---
tags: Book
---
# Human Evaluation Playbook
## Preparation
Required roles:
- Microservice Operator
- Human Evaluators
- Stream Coordinator (or delegated)
Required parameters
- Number of Human Evaluators (default: 15)
- Number of samples per evaluator (default: 30)
## Evaluation Process
It is currently expected (as of 31 August 2021) that the human evaluation process will run on a seven (7) day cycle:
* Three (3) days of data collection and processing cycles
* Three (3) days for the Human Evaluators to evaluate humanly
* One (1) day for a human spot/sanity check on the human evaluations to prevent errors propagating through the pipeline
### Process
1. The Operator invokes the 'Predict Evaluation' and 'Prepare Human Evaluation Sheet' Micro Services sequentially.

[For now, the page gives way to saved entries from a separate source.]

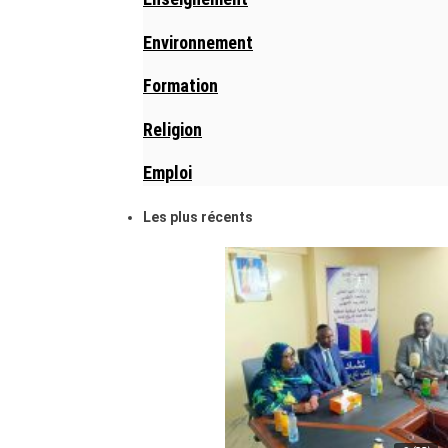
Environnement
Formation
Religion
Emploi
Les plus récents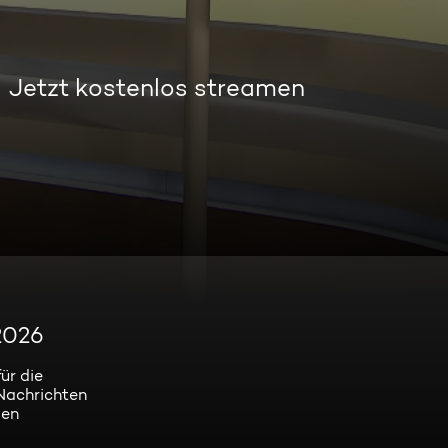
Jetzt kostenlos streamen
2026
ür die
Nachrichten
len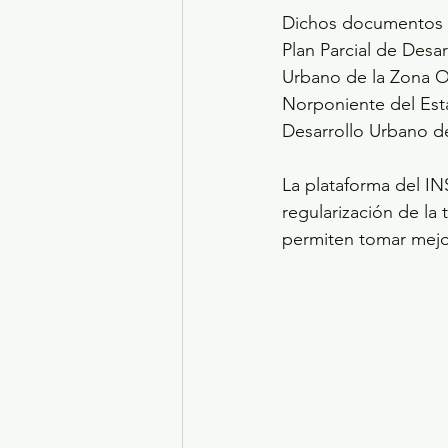
Dichos documentos so
Plan Parcial de Desa
Urbano de la Zona O
Norponiente del Esta
Desarrollo Urbano d
La plataforma del IN
regularización de la
permiten tomar mejo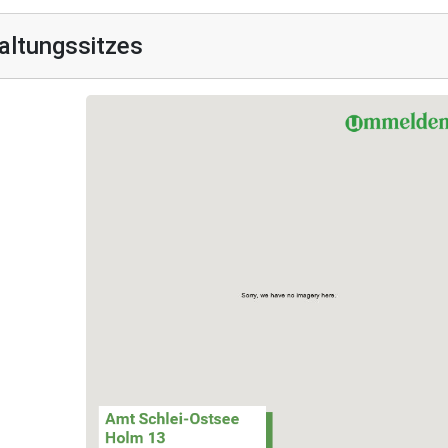
altungssitzes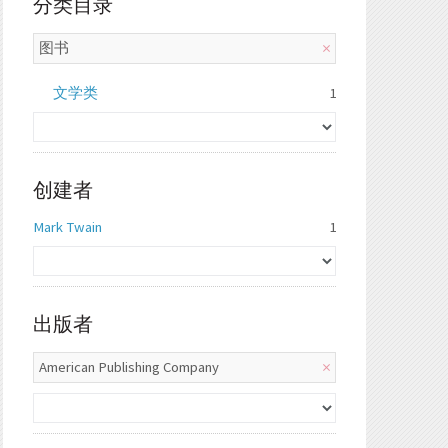
分类目录
图书
文学类
1
创建者
Mark Twain
1
出版者
American Publishing Company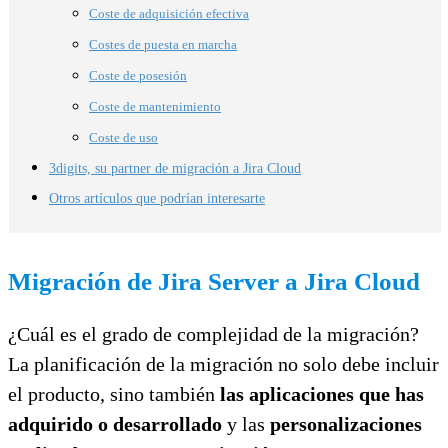
Coste de adquisición efectiva
Costes de puesta en marcha
Coste de posesión
Coste de mantenimiento
Coste de uso
3digits, su partner de migración a Jira Cloud
Otros artículos que podrían interesarte
Migración de Jira Server a Jira Cloud
¿Cuál es el grado de complejidad de la migración?
La planificación de la migración no solo debe incluir
el producto, sino también
las aplicaciones que has
adquirido o desarrollado
y las
personalizaciones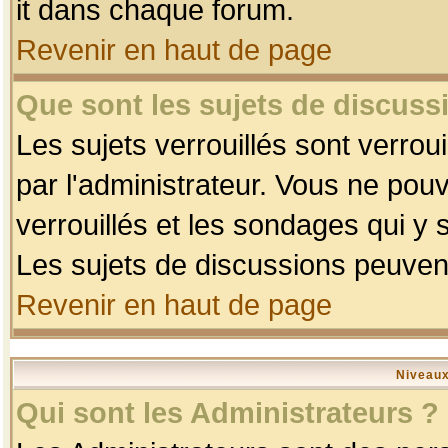
it dans chaque forum.
Revenir en haut de page
Que sont les sujets de discussi
Les sujets verrouillés sont verrou
par l'administrateur. Vous ne po
verrouillés et les sondages qui 
Les sujets de discussions peuvent
Revenir en haut de page
Niveaux
Qui sont les Administrateurs ?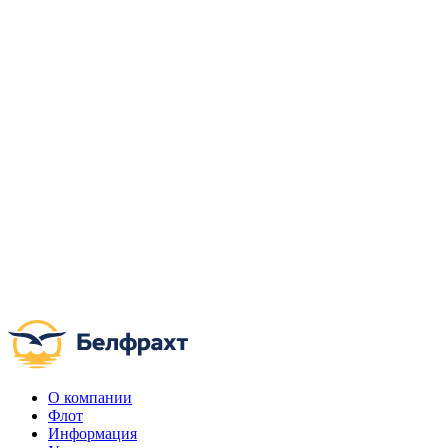
О компании
Флот
Информация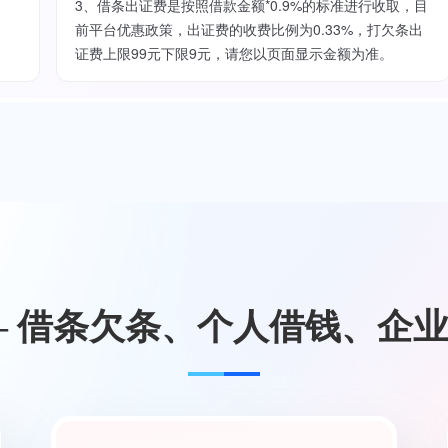
3、借条出证费是按照借款金额*0.9%的标准进行收取，目
前平台优惠政策，出证费的收费比例为0.33%，打欠条出
证费上限99元下限9元，请您以页面显示金额为准。
— 借条欠条、个人借钱、企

- The 'Prepare Evaluation' micro-service must have the appropriate number of samples and human evaluators (eg, N_samples=30, N_evaluators=15)

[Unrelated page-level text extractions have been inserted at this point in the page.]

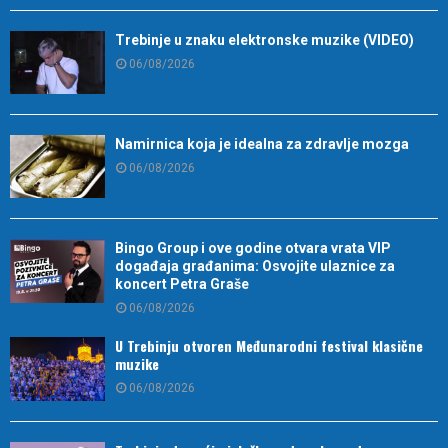
Trebinje u znaku elektronske muzike (VIDEO)
06/08/2026
Namirnica koja je idealna za zdravlje mozga
06/08/2026
Bingo Group i ove godine otvara vrata VIP
događaja građanima: Osvojite ulaznice za
koncert Petra Graše
06/08/2026
U Trebinju otvoren Međunarodni festival klasične
muzike
06/08/2026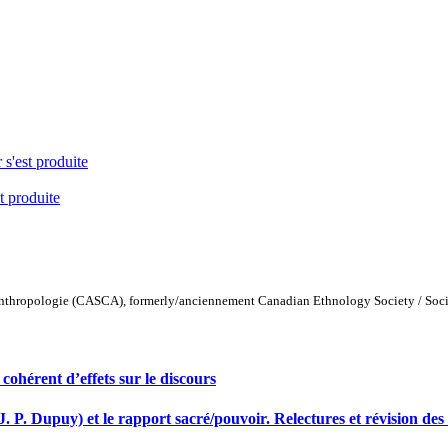
 s'est produite
t produite
Anthropologie (CASCA), formerly/anciennement Canadian Ethnology Society / Soc
cohérent d’effets sur le discours
J. P. Dupuy) et le rapport sacré/pouvoir. Relectures et révision de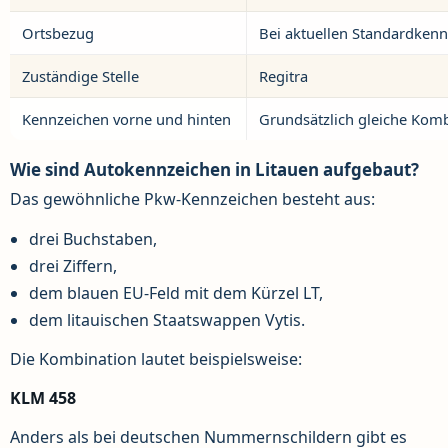
Ortsbezug
Bei aktuellen Standardkenn
Zuständige Stelle
Regitra
Kennzeichen vorne und hinten
Grundsätzlich gleiche Kom
Wie sind Autokennzeichen in Litauen aufgebaut?
Das gewöhnliche Pkw-Kennzeichen besteht aus:
drei Buchstaben,
drei Ziffern,
dem blauen EU-Feld mit dem Kürzel LT,
dem litauischen Staatswappen Vytis.
Die Kombination lautet beispielsweise:
KLM 458
Anders als bei deutschen Nummernschildern gibt es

- Output: python object processed into Google sheets, tabbed with 30 subjects per tab
3. The Operator passes the output of (1) to Stream Coordinator
- This pass must include the link to the evaluation spreadsheet
- Stream Coordinator coordinates human evaluators and assignment of tabs
- (Backlog) the 'Prepare Human Evaluation Sheet' is programmed for providing an automated ping on a channel
4. Human Evaluators perform a row by row evaluation of they deem a given user handle is suspicious or not
- They need to fill all relevant columns for each row, like `sybilness score`, and `is_sybil`
- [Spreadsheet instructions](/BkiLTm2WY)
6. Each Human Evaluator pings the Stream Coordinator individually when they are done
7. When Human Evaluations are done, Stream Coordinator instructs Operator to invoke the 'Retrieve Human Labels' Microservice
- A human spot/sanity check should be made on the retrieved labels to make sure no problems creep into the pipeline.